Gary Lineker said that if Leicester won the Premier League, he’d present the first Match of the Day of the next season in his trollies. That’s this Saturday. Susan Hanks would like to suggest some specific pants.
These days, we’re saturated in a society where some members are desperate to get big celebrities into their smalls. *drifts into reverie about Daniel Craig*
I recently met Deborah Price, a lady from Leek with that very quest, but with a heart-warming tale to match any day.
You may be familiar with the comments made by Gary Lineker as reported in our newspapers, on television or via the man himself on Twitter:
Deborah tells us why it’s so apt that he should wear her pants in particular…
Susan Hanks: OK, when you say your pants, please can you be more specific about what they are and why Lineker should wear them.
Deborah Price: There are a few reasons so I’ll list them.
a) Like underdogs Leicester City fighting to win the Premiership, I worked my absolute arse off to set up british-boxers.com.
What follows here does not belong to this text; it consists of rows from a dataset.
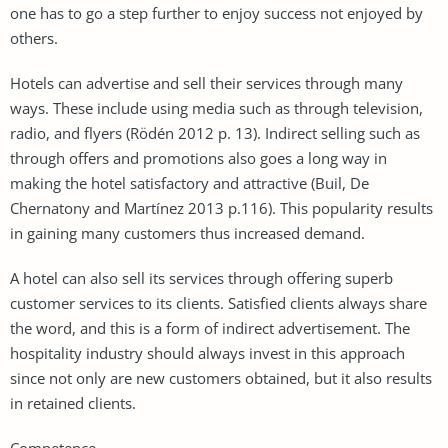
one has to go a step further to enjoy success not enjoyed by
others.
Hotels can advertise and sell their services through many
ways. These include using media such as through television,
radio, and flyers (Rödén 2012 p. 13). Indirect selling such as
through offers and promotions also goes a long way in
making the hotel satisfactory and attractive (Buil, De
Chernatony and Martínez 2013 p.116). This popularity results
in gaining many customers thus increased demand.
A hotel can also sell its services through offering superb
customer services to its clients. Satisfied clients always share
the word, and this is a form of indirect advertisement. The
hospitality industry should always invest in this approach
since not only are new customers obtained, but it also results
in retained clients.
Competence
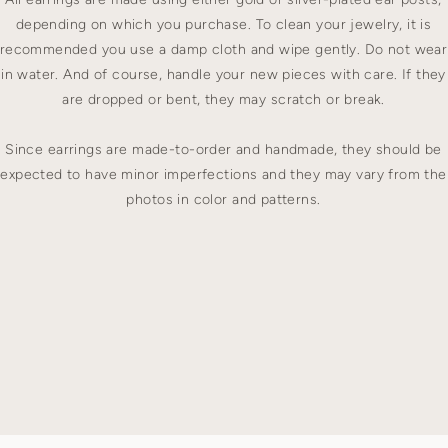
depending on which you purchase. To clean your jewelry, it is
recommended you use a damp cloth and wipe gently. Do not wear
in water. And of course, handle your new pieces with care. If they
are dropped or bent, they may scratch or break.
Since earrings are made-to-order and handmade, they should be
expected to have minor imperfections and they may vary from the
photos in color and patterns.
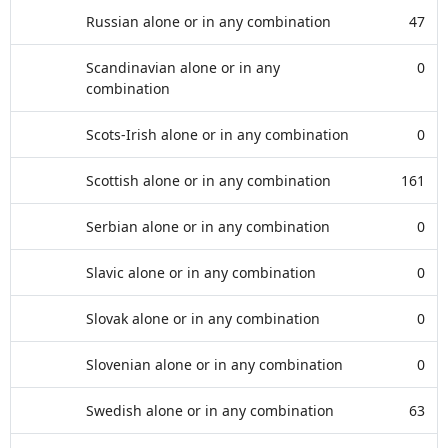
Russian alone or in any combination
47
Scandinavian alone or in any
0
combination
Scots-Irish alone or in any combination
0
Scottish alone or in any combination
161
Serbian alone or in any combination
0
Slavic alone or in any combination
0
Slovak alone or in any combination
0
Slovenian alone or in any combination
0
Swedish alone or in any combination
63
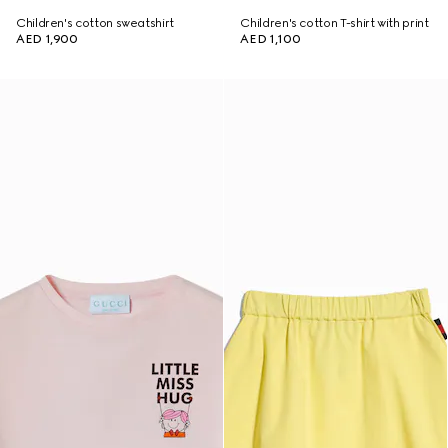
Children's cotton sweatshirt
Children's cotton T-shirt with print
AED 1,900
AED 1,100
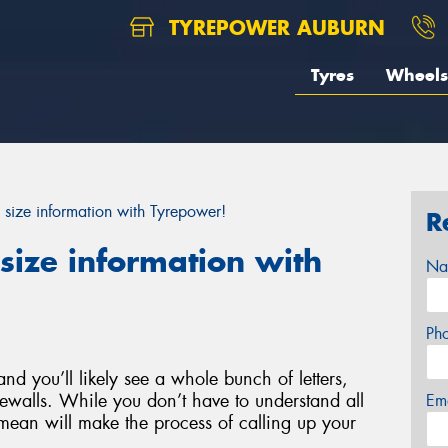
TYREPOWER AUBURN
Tyres
Wheels
 size information with Tyrepower!
R
size information with
Na
Ph
nd you’ll likely see a whole bunch of letters,
ewalls. While you don’t have to understand all
Em
ean will make the process of calling up your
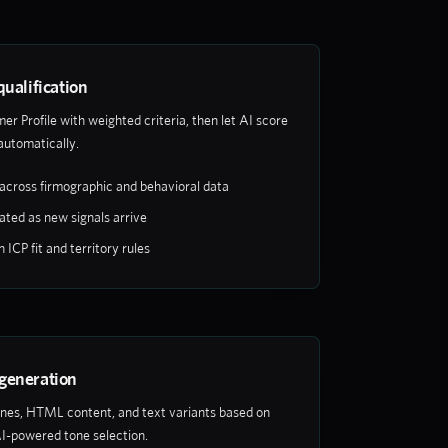
qualification
er Profile with weighted criteria, then let AI score
automatically.
across firmographic and behavioral data
ated as new signals arrive
ICP fit and territory rules
generation
ines, HTML content, and text variants based on
I-powered tone selection.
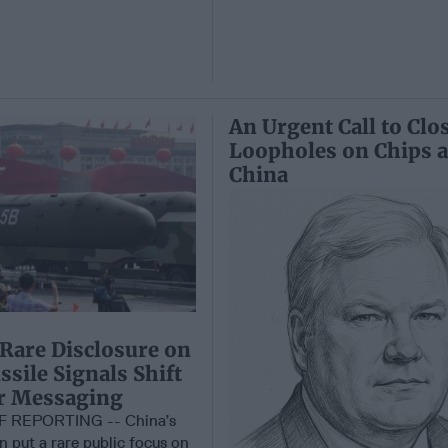
An Urgent Call to Clo
Loopholes on Chips 
China
 Rare Disclosure on
sile Signals Shift
ar Messaging
F REPORTING -- China’s
on put a rare public focus on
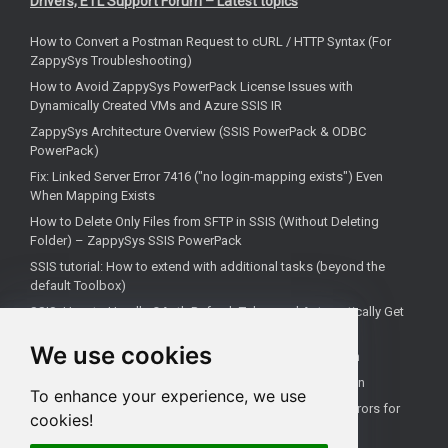
Drivers, ETL Support Forum – Latest topics
How to Convert a Postman Request to cURL / HTTP Syntax (For
ZappySys Troubleshooting)
How to Avoid ZappySys PowerPack License Issues with
Dynamically Created VMs and Azure SSIS IR
ZappySys Architecture Overview (SSIS PowerPack & ODBC
PowerPack)
Fix: Linked Server Error 7416 ("no login-mapping exists") Even
When Mapping Exists
How to Delete Only Files from SFTP in SSIS (Without Deleting
Folder) – ZappySys SSIS PowerPack
SSIS tutorial: How to extend with additional tasks (beyond the
default Toolbox)
SSIS: How to Handle OAuth Refresh Token and Automatically Get
New Access Token (Using ZappySys)
We use cookies
How to use the correct connection for Upsert Destination
How to Check if a Remote Server Has a Specific Port Open
To enhance your experience, we use
Fixing 'Unable to open a logical session' Linked Server Errors for
cookies!
Non-Admin Users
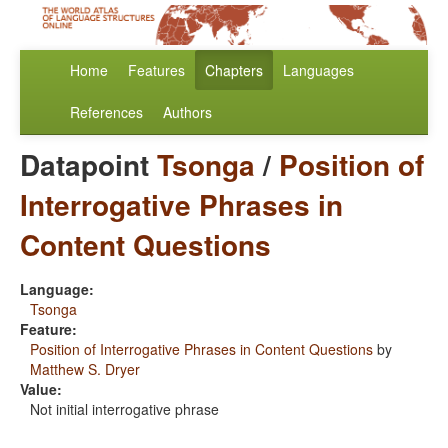
Home
Features
Chapters
Languages
References
Authors
Datapoint
Tsonga
/
Position of
Interrogative Phrases in
Content Questions
Language:
Tsonga
Feature:
Position of Interrogative Phrases in Content Questions
by
Matthew S. Dryer
Value:
Not initial interrogative phrase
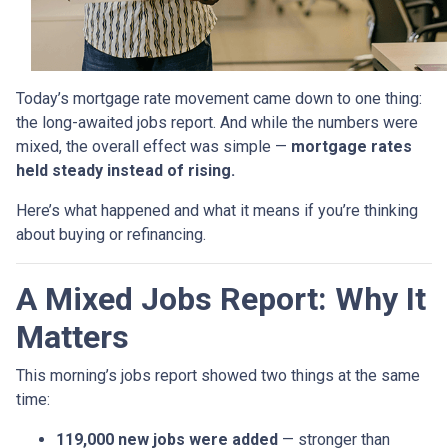
Today’s mortgage rate movement came down to one thing:
the long-awaited jobs report. And while the numbers were
mixed, the overall effect was simple —
mortgage rates
held steady instead of rising.
Here’s what happened and what it means if you’re thinking
about buying or refinancing.
A Mixed Jobs Report: Why It
Matters
This morning’s jobs report showed two things at the same
time:
119,000 new jobs were added
— stronger than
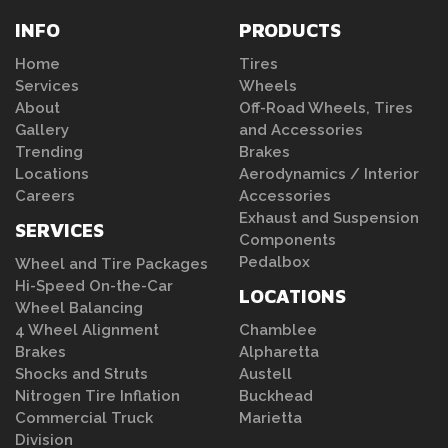
INFO
PRODUCTS
Home
Tires
Services
Wheels
About
Off-Road Wheels, Tires
Gallery
and Accessories
Trending
Brakes
Locations
Aerodynamics / Interior
Careers
Accessories
Exhaust and Suspension
SERVICES
Components
Pedalbox
Wheel and Tire Packages
Hi-Speed On-the-Car
LOCATIONS
Wheel Balancing
4 Wheel Alignment
Chamblee
Brakes
Alpharetta
Shocks and Struts
Austell
Nitrogen Tire Inflation
Buckhead
Commercial Truck
Marietta
Division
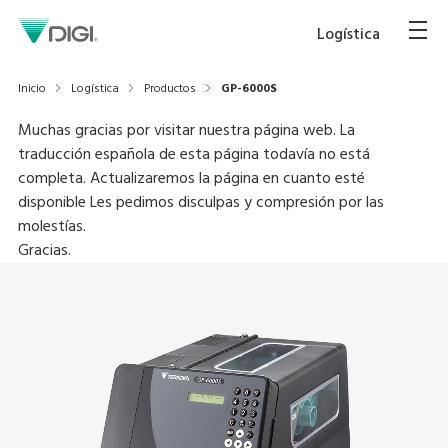
Logística
Inicio
Logística
Productos
GP-6000S
Muchas gracias por visitar nuestra página web. La
traducción española de esta página todavía no está
completa. Actualizaremos la página en cuanto esté
disponible Les pedimos disculpas y compresión por las
molestías.
Gracias.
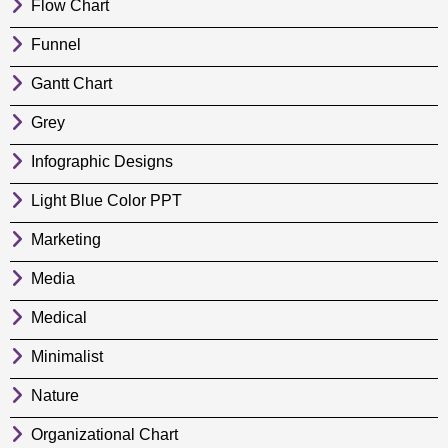
Flow Chart
Funnel
Gantt Chart
Grey
Infographic Designs
Light Blue Color PPT
Marketing
Media
Medical
Minimalist
Nature
Organizational Chart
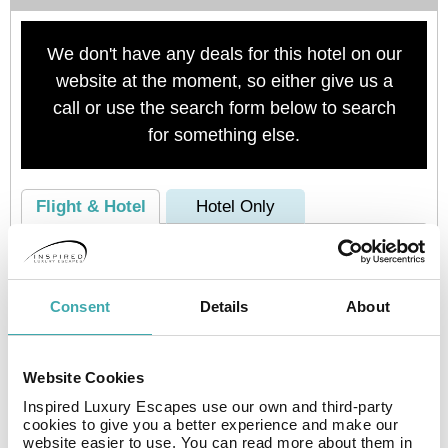
We don't have any deals for this hotel on our
website at the moment, so either give us a
call or use the search form below to search
for something else.
Flight & Hotel
Hotel Only
Consent
Details
About
Website Cookies
Inspired Luxury Escapes use our own and third-party
Check availability
cookies to give you a better experience and make our
website easier to use. You can read more about them in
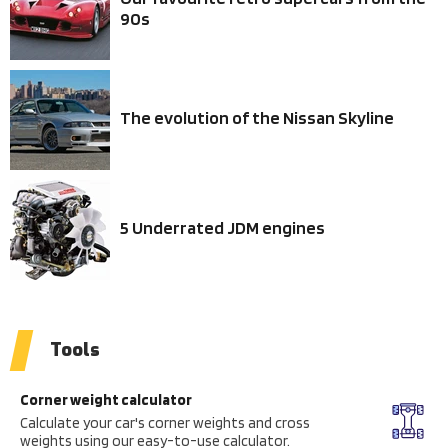
90s
The evolution of the Nissan Skyline
5 Underrated JDM engines
Tools
Corner weight calculator
Calculate your car's corner weights and cross
weights using our easy-to-use calculator.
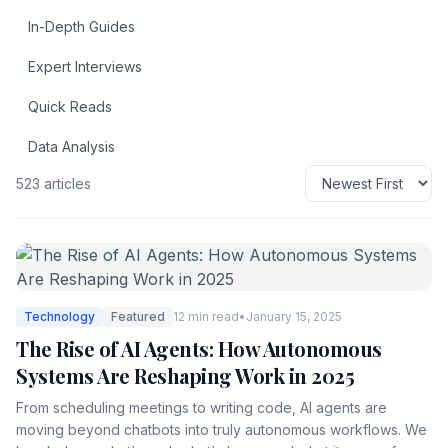
In-Depth Guides
Expert Interviews
Quick Reads
Data Analysis
523 articles
Technology
Featured
12 min read
•
January 15, 2025
The Rise of AI Agents: How Autonomous
Systems Are Reshaping Work in 2025
From scheduling meetings to writing code, AI agents are
moving beyond chatbots into truly autonomous workflows. We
It’s been three years of blood, sweat and tears and I’ve finally sent our first order into Harrods.
I’ve financed the whole business by selling the products at artisan markets across Cheshire and Staffordshire. I’ve fought for British design and manufacturing and I’ve controlled my time so I could be there for my disabled kid too. I’ve had no corporate finance, no rich dad and no leg-ups. Just great family and friends and hard, hard work.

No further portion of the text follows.